ST | Futures Payoff |
$40 | |
$45 | |
$50 | |
$55 | |
$60 |
Notice that because futures prices has zero value at initiation, the payoff and profit are the same. Unlike the options example below, which will be the focus of a future module. So, do focus on the following option payoff other than to note that:
They are not symmetric, like futures
Payoffs and profits are different
PROBLEM 3: LONG CALL. ABC stock is currently trading at $50 per share. Consider a call option with a strike price of $45 per share and a premium of $3 per share. At expiration, complete the following payoff and profit table from the perspective of the long call position. When you are finished, plot the payoff and profit on a graph similar to the one I drew in the online lecture.

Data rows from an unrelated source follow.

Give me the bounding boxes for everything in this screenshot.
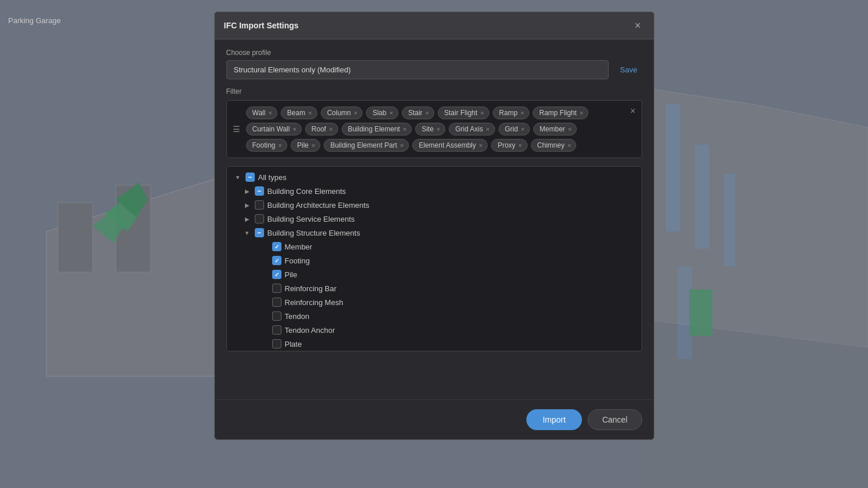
tree-checkbox[interactable]: [272, 298, 281, 307]
tag-element-assembly[interactable]: Element Assembly×: [412, 139, 488, 152]
tree-toggle[interactable]: ▼: [243, 229, 251, 237]
tag-label-wall: Wall: [252, 109, 266, 117]
tree-child-3-2[interactable]: Pile: [227, 267, 642, 281]
tag-ramp-flight[interactable]: Ramp Flight×: [533, 107, 588, 119]
cancel-button[interactable]: Cancel: [588, 409, 642, 430]
tag-slab[interactable]: Slab×: [366, 107, 398, 119]
tag-label-grid-axis: Grid Axis: [455, 125, 483, 133]
tag-chimney[interactable]: Chimney×: [531, 139, 577, 152]
tag-label-beam: Beam: [287, 109, 305, 117]
tree-root-label: All types: [258, 173, 287, 182]
tag-roof[interactable]: Roof×: [305, 123, 338, 135]
tag-remove-stair[interactable]: ×: [426, 110, 429, 116]
tag-beam[interactable]: Beam×: [281, 107, 317, 119]
tree-toggle-empty: [261, 270, 269, 278]
tag-remove-slab[interactable]: ×: [389, 110, 393, 116]
tree-checkbox[interactable]: [255, 228, 264, 237]
filter-box: ☰ Wall×Beam×Column×Slab×Stair×Stair Flig…: [226, 100, 642, 158]
tag-remove-proxy[interactable]: ×: [518, 142, 522, 149]
tag-ramp[interactable]: Ramp×: [493, 107, 529, 119]
tree-item-1[interactable]: ▶Building Architecture Elements: [227, 198, 642, 212]
tree-child-label-3-4: Reinforcing Mesh: [285, 298, 343, 307]
tag-wall[interactable]: Wall×: [246, 107, 277, 119]
tree-toggle-empty: [261, 284, 269, 292]
tree-checkbox[interactable]: [246, 173, 255, 182]
tag-remove-member[interactable]: ×: [568, 126, 572, 133]
tag-remove-beam[interactable]: ×: [308, 110, 312, 116]
filter-tags-area: ☰ Wall×Beam×Column×Slab×Stair×Stair Flig…: [233, 107, 636, 152]
tag-label-grid: Grid: [505, 125, 518, 133]
tree-child-3-7[interactable]: Plate: [227, 337, 642, 351]
tag-building-element[interactable]: Building Element×: [342, 123, 412, 135]
tree-child-3-3[interactable]: Reinforcing Bar: [227, 281, 642, 295]
tag-curtain-wall[interactable]: Curtain Wall×: [246, 123, 302, 135]
tag-remove-ramp[interactable]: ×: [521, 110, 524, 116]
tree-toggle-empty: [261, 312, 269, 320]
save-button[interactable]: Save: [616, 63, 642, 76]
tag-building-element-part[interactable]: Building Element Part×: [324, 139, 409, 152]
import-button[interactable]: Import: [526, 409, 582, 430]
tag-stair[interactable]: Stair×: [402, 107, 434, 119]
profile-dropdown[interactable]: Structural Elements only (Modified): [226, 60, 609, 79]
tag-remove-building-element[interactable]: ×: [403, 126, 406, 133]
tag-remove-curtain-wall[interactable]: ×: [292, 126, 296, 133]
tag-remove-grid-axis[interactable]: ×: [486, 126, 489, 133]
tag-remove-ramp-flight[interactable]: ×: [580, 110, 583, 116]
tree-checkbox[interactable]: [272, 242, 281, 251]
dialog-close-button[interactable]: ×: [631, 19, 644, 32]
tag-member[interactable]: Member×: [533, 123, 577, 135]
tag-remove-chimney[interactable]: ×: [567, 142, 571, 149]
tree-item-3[interactable]: ▼Building Structure Elements: [227, 226, 642, 240]
tree-checkbox[interactable]: [272, 325, 281, 335]
tag-site[interactable]: Site×: [415, 123, 445, 135]
tag-remove-building-element-part[interactable]: ×: [400, 142, 404, 149]
tag-label-roof: Roof: [312, 125, 326, 133]
dialog-titlebar: IFC Import Settings ×: [215, 12, 654, 39]
tree-child-3-1[interactable]: Footing: [227, 254, 642, 267]
tree-section[interactable]: ▼All types▶Building Core Elements▶Buildi…: [226, 166, 642, 351]
tree-item-2[interactable]: ▶Building Service Elements: [227, 212, 642, 226]
tag-grid-axis[interactable]: Grid Axis×: [449, 123, 495, 135]
tag-grid[interactable]: Grid×: [499, 123, 530, 135]
tree-child-3-4[interactable]: Reinforcing Mesh: [227, 295, 642, 309]
tag-remove-wall[interactable]: ×: [268, 110, 272, 116]
tree-checkbox[interactable]: [255, 214, 264, 223]
tree-item-label-3: Building Structure Elements: [268, 229, 360, 237]
tree-checkbox[interactable]: [255, 200, 264, 210]
tree-checkbox[interactable]: [255, 186, 264, 196]
tree-item-0[interactable]: ▶Building Core Elements: [227, 184, 642, 198]
tag-remove-grid[interactable]: ×: [521, 126, 524, 133]
tag-remove-site[interactable]: ×: [437, 126, 440, 133]
tag-label-proxy: Proxy: [497, 141, 515, 149]
tree-child-3-6[interactable]: Tendon Anchor: [227, 323, 642, 337]
tree-root[interactable]: ▼All types: [227, 170, 642, 184]
tree-child-label-3-7: Plate: [285, 340, 302, 348]
tree-toggle[interactable]: ▶: [243, 201, 251, 209]
tag-footing[interactable]: Footing×: [246, 139, 287, 152]
tag-proxy[interactable]: Proxy×: [491, 139, 527, 152]
tag-remove-pile[interactable]: ×: [312, 142, 315, 149]
tree-child-3-0[interactable]: Member: [227, 240, 642, 254]
tree-checkbox[interactable]: [272, 311, 281, 321]
tag-remove-footing[interactable]: ×: [279, 142, 282, 149]
tree-checkbox[interactable]: [272, 256, 281, 265]
tag-remove-stair-flight[interactable]: ×: [480, 110, 484, 116]
tree-checkbox[interactable]: [272, 284, 281, 293]
tag-stair-flight[interactable]: Stair Flight×: [438, 107, 489, 119]
tree-toggle[interactable]: ▶: [243, 187, 251, 195]
filter-clear-button[interactable]: ×: [630, 107, 635, 116]
tag-remove-roof[interactable]: ×: [329, 126, 332, 133]
profile-section: Choose profile Structural Elements only …: [226, 49, 642, 79]
tag-remove-element-assembly[interactable]: ×: [479, 142, 482, 149]
tag-pile[interactable]: Pile×: [291, 139, 320, 152]
tree-child-3-5[interactable]: Tendon: [227, 309, 642, 323]
tag-column[interactable]: Column×: [321, 107, 363, 119]
tree-toggle[interactable]: ▶: [243, 215, 251, 223]
tag-label-column: Column: [327, 109, 351, 117]
tag-label-stair: Stair: [408, 109, 423, 117]
tree-toggle[interactable]: ▼: [234, 173, 242, 181]
tag-remove-column[interactable]: ×: [354, 110, 357, 116]
tree-checkbox[interactable]: [272, 339, 281, 348]
tag-label-stair-flight: Stair Flight: [444, 109, 477, 117]
tree-checkbox[interactable]: [272, 270, 281, 279]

ST | Call Payoff | Call Profit |
$40 | ||
$45 | ||
$50 | ||
$55 | ||
$60 |
PROBLEM 4: SHORT CALL. Using the same scenario as in Problem 3, complete the payoff and profit as well as the graph from the perspective of the short call position.
ST | Call Payoff | Call Profit |
$40 | ||
$45 | ||
$50 | ||
$55 | ||
$60 |
PROBLEM 5: LONG PUT. XYZ stock is currently trading at $75 per share. Consider a put option with a strike price of $80 per share and a premium of $5 per share. At expiration, complete the following payoff and profit table from the perspective of the long put position. When you are finished, plot the payoff and profit on a graph similar to the one I drew in the online lecture.
ST | Put Payoff | Put Profit |
$70 | ||
$75 | ||
$80 | ||
$85 | ||
$90 |
PROBLEM 6: SHORT PUT. Using the same scenario as in Problem 5, complete the payoff and profit table from the perspective of the short put position. When you are finished, plot the payoff and profit on a graph.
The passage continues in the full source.